**Provided records:**

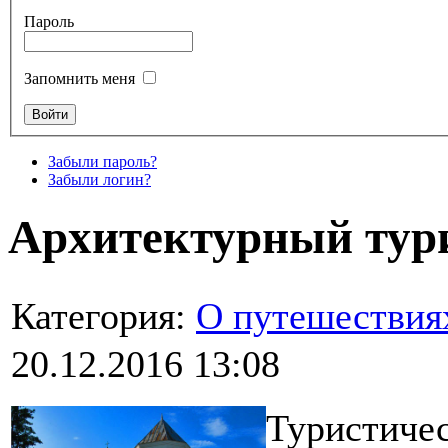
Пароль
Запомнить меня
Забыли пароль?
Забыли логин?
Архитектурный тур
Категория:
О путешествия
20.12.2016 13:08
Туристичес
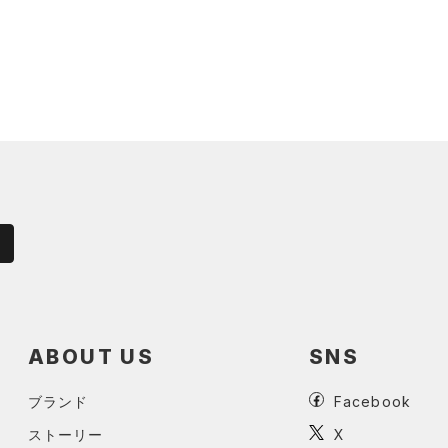
ABOUT US
SNS
ブランド
Facebook
ストーリー
X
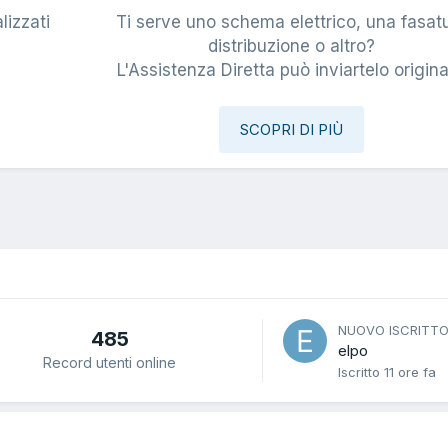
lizzati
Ti serve uno schema elettrico, una fasat
i
distribuzione o altro?
L'Assistenza Diretta può inviartelo origina
SCOPRI DI PIÙ
NUOVO ISCRITT
485
elpo
Record utenti online
Iscritto
11 ore fa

**Action item:** All of the entries above are to be transcribed word for word, with no pictures included.

**Solution:**
Пароль
Запомнить меня
Забыли пароль?
Забыли логин?
Архитектурный тур
Категория:
О путешествия
20.12.2016 13:08
Туристичес
ABOUT US
SNS
ブランド
Facebook
ストーリー
X
lizzati
Ti serve uno schema elettrico, una fasat
i
distribuzione o altro?
L'Assistenza Diretta può inviartelo origina
SCOPRI DI PIÙ
NUOVO ISCRITT
485
elpo
Record utenti online
Iscritto
11 ore fa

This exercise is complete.